Since we’ve been talking about the biological basis of intelligence lately, this is appropriate Frans de Waal writes about animal intelligence. His whole point is that this thing we call “intelligence” is multi-dimensional and complex, and that other animals share properties of the brain with us. There are lots of ways an organism can be smart!
But think about it: How likely is it that the immense richness of nature fits on a single dimension? Isn’t it more likely that each animal has its own cognition, adapted to its own senses and natural history? It makes no sense to compare our cognition with one that is distributed over eight independently moving arms, each with its own neural supply, or one that enables a flying organism to catch mobile prey by picking up the echoes of its own shrieks. Clark’s nutcrackers (members of the crow family) recall the location of thousands of seeds that they have hidden half a year before, while I can’t even remember where I parked my car a few hours ago. Anyone who knows animals can come up with a few more cognitive comparisons that are not in our favor. Instead of a ladder, we are facing an enormous plurality of cognitions with many peaks of specialization. Somewhat paradoxically, these peaks have been called “magic wells” because the more scientists learn about them, the deeper the mystery gets.

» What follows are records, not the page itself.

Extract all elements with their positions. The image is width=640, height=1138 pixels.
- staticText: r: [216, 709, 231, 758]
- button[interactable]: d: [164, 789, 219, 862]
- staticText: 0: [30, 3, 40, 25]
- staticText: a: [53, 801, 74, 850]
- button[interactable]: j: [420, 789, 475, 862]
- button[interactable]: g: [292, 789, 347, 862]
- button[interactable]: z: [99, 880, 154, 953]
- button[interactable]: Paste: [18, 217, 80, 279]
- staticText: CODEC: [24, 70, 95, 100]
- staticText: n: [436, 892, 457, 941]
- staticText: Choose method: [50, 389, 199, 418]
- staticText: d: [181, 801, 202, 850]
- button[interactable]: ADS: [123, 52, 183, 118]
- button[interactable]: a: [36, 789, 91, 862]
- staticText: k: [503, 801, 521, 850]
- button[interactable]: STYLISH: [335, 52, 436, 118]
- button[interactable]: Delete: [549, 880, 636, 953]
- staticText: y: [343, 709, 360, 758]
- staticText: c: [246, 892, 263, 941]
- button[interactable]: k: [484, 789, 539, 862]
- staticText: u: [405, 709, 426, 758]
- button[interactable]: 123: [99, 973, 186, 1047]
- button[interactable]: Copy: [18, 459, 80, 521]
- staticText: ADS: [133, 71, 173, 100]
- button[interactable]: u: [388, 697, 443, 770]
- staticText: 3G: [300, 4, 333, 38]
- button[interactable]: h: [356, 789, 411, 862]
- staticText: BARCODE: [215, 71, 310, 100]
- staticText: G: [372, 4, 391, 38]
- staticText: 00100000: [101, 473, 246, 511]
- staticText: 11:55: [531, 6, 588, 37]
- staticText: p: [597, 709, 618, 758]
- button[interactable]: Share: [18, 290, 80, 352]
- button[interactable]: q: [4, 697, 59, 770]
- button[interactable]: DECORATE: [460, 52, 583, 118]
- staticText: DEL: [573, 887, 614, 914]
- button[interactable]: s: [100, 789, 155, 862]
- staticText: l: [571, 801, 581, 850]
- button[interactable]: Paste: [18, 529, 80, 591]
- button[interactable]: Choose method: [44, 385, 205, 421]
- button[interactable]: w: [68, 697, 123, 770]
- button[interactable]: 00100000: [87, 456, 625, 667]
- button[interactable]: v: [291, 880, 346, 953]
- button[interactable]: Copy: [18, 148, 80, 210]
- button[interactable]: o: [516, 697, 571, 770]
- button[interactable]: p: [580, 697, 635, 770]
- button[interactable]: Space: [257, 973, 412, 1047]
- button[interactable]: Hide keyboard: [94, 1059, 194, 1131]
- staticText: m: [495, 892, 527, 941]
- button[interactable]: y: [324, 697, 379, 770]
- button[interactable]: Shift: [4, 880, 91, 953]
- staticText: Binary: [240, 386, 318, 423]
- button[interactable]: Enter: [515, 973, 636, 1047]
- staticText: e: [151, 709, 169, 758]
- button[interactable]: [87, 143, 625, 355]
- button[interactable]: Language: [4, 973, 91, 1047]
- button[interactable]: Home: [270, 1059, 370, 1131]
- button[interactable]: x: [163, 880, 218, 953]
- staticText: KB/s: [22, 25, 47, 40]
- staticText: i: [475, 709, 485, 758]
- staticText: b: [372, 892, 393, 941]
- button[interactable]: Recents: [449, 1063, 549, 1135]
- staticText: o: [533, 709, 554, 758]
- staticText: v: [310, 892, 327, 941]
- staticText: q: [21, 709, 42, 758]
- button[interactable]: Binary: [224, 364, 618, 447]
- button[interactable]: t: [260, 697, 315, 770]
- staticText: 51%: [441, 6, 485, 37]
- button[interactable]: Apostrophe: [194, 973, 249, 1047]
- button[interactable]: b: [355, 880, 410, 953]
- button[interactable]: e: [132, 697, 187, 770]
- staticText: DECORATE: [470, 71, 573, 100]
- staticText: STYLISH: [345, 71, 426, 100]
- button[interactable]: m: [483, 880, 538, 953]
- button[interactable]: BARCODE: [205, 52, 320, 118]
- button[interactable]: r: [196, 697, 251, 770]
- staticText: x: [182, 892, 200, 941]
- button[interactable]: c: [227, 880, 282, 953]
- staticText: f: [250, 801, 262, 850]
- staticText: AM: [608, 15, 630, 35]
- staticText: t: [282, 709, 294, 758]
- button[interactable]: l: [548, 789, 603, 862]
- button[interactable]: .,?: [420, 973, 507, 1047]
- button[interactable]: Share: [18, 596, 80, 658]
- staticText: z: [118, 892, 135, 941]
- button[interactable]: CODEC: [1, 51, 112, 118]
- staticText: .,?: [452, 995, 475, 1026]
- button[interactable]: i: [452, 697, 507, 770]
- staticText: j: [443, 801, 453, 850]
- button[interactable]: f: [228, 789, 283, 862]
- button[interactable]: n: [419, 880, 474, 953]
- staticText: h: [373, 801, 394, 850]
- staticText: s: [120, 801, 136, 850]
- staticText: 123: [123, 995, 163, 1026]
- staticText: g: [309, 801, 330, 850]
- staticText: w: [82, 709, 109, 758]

I also very much like this illustration of the scala naturae that shows all the ways intelligence doesn’t fit neatly onto a progressive ladder (the only good use of the ol’ scala anymore is in debunking it).
There isn’t even just one kind of human intelligence! Simon Singh quotes a book Joshua Foer on people with amazing memories, discussing savants. Savants exhibit extreme intellectual abilities, but they’re all different — and they demonstrate that even human intelligence isn’t unitary.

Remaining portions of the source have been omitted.